Op de grond keek men ademloos toe, het was of de hel losbrak. Een enorme explosie volgde en een vuurbal als een reusachtige paddenstoel rees met donderend gerommel boven de rivier uit. De „Wachtel” vloog de lucht in, kisten met granaten ontploften in de lucht, en brokstukken kwamen tot ver op het land terecht. De explosie was zo hevig dat zelfs in Brielle ruiten kapot gingen. Nog weken na de oorlog hebben de stukken verwrongen ijzer tot ver over de spoorlijn Hoek van Holland—Rotterdam gelegen. Een enorme paddenstoel aan de westelijke hemel markeert nog uren lang de plaats waar de Wachtel is geëxplodeerd. Dicht bij de spoorbaan Hoek van Holland-Maassluis vond men een anker terug, de ankerwinch op het eiland Rozenburg. Het aantal Duitse doden bij de ondergang van de Wachtel is onbekend, maar meerdere bronnen vermelden circa zestig personen.

Een schildwacht van de stelling waterweg werd dodelijk getroffen door rondvliegend staal. Op het moment van de aanval bevonden Willem Hordijk en Willem Lievaart zich tussen de stelling Waterweg en het Oude Scheur. Bij een poging om dekking te zoeken in een eenmansput, welke overal langs de betonweg waren gegraven, waren zij te laat. Willem Hordijk overleed ter plaatse, terwijl Willem Lievaart op 4 oktober in het Diaconessenhuis te Rotterdam overleed. Waarom zij zo laat nog op weg waren naar de Scheurpolder is gelegen in het feit dat de chauffeur van de bus waarin zij aan het eind van de dag instapten, niet was verschenen. Die was ondergedoken omdat hij het te gevaarlijk vond in verband met de geallieerde vliegtuigen.

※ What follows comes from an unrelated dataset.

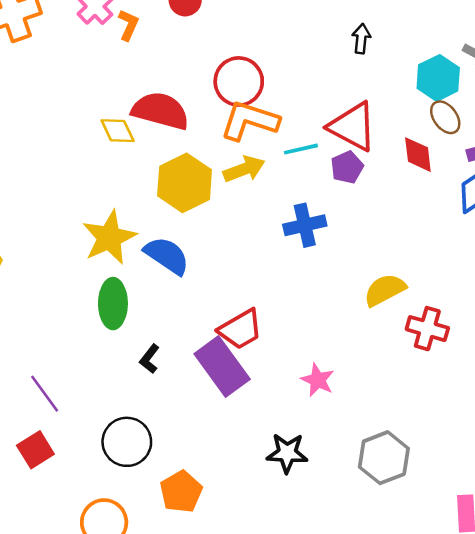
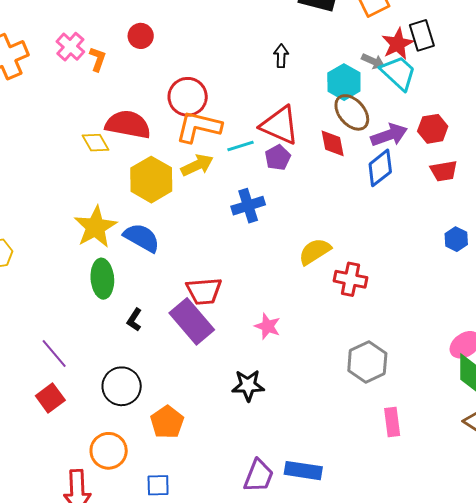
brown ellipse: (445, 117) -> (352, 112), size x1.4
red trapezoid: (241, 329) -> (204, 291), turned 30
gray hexagon: (384, 458) -> (367, 362), moved

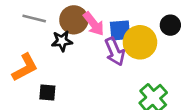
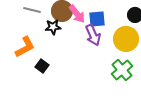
yellow circle: (140, 42) -> (126, 39), moved
black square: (47, 93) -> (42, 66), turned 32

Hendrik van der Laan had een boerenbedrijf op de strook land tussen de spoorlijn en de Nieuwe Waterweg ter hoogte van de huidige stormvloedkering. Hij was tijdens de luchtaanval op het bedrijf. De tienallen wrakstukken als gevolg van de explosie werden tot wel op een kilometer afstand weggeslingerd. Hendrik van der Laan werd in de deuropening van zijn schuur getroffen door een rondvliegende scherf van de Wachtel en was op slag dood.
Hij liet een echtgenote en drie dochters achter.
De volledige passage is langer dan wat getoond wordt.